Work order ->
Copy out each line below containing "their".

Data for the task ->
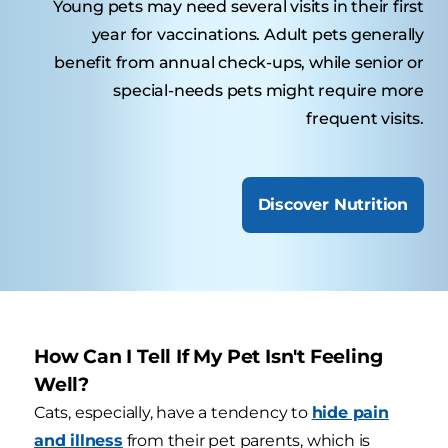
Young pets may need several visits in their first
year for vaccinations. Adult pets generally
benefit from annual check-ups, while senior or
special-needs pets might require more
frequent visits.
Discover Nutrition
How Can I Tell If My Pet Isn't Feeling
Well?
Cats, especially, have a tendency to
hide pain
and illness
from their pet parents, which is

Reply ->
Young pets may need several visits in their first
from their pet parents, which is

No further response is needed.